Algunas noches me despierto y no logro conciliar el sueño. No puedo dormir pero es demasiado pronto para despertar, los ojos no están preparados para adaptarse a la luz de la lámpara de noche, ni para leer ni para escribir. Y la mente tiene su propio plan. Cuando no puedo dormir ni estar despierta, en esa bisagra, imagino a voluntad. Invento sets de filmación. Algunas veces yo misma formo parte del juego, me convierto en un personaje más dentro de la trama que la guionista de la noche, es decir yo misma, define o diseña que debe ocurrir. Hay escenas que se repiten, porque caigo vencida por el cansancio pero pronto despierto de nuevo, preguntándome dónde había quedado. A veces las repito sencillamente porque las quiero perfectas, o porque me proporcionan placer y puedo. En algunas oportunidades las reedito por pura obsesión. Por cierto, no sé qué le pasa a cierta gente con las obsesiones, las ven como una plaga. Yo tengo afecto y mucho respeto a las mías. 

A las dos, cuando la mayoría de las personas o duerme o está bien despierta, juego en la bisagra, entro en el set. Esas noches no son más largas, ni más cortas. Las noches no son mejores, ni más tranquilas. No son sensoriales, o no siempre. Son más libres. 

Me parece que si hubiera una moral del imaginario o del imaginador, sugeriría en este caso pedir prestados mis personajes a sus verdaderos dueños. Muchas veces los seres en mi sueño dirigido (por cierto Borges dijo que la literatura es eso, un sueño dirigido), se desdoblan a partir de un cuerpo real, y pedir permiso a su fuente, a su matriz, podría ser lo adecuado. A fin de cuentas  lo que ocurre en mi imaginación es bastante creíble, al menos en una capa de la realidad, hay noches en las que ciertas personas no están en su cama a la hora en la que creen dormir. Eso me consta.

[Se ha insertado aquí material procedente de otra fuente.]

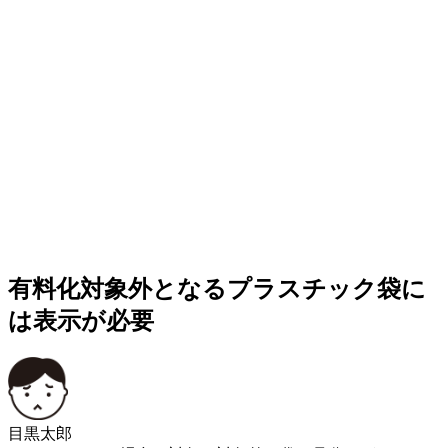
有料化対象外となるプラスチック袋に
は表示が必要
目黒太郎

La realidad se compone de diferentes capas, eso dice el pájaro-que-da-cuerdas de Murakami. Si eso es así, nadie puede asegurarme que no existan capas permeables. Yo creo que es posible que una idea, una imagen, un personaje inventado en alguna capa, digamos en la vigilia silenciosa entrada la noche, se cuele a la siguiente y termine sentado conmigo tomando un café. Si preguntara al pájaro-que-da-cuerda, confirmaría sin dudas lo anterior. Todo juego mental tiene su riesgo. Estoy segura.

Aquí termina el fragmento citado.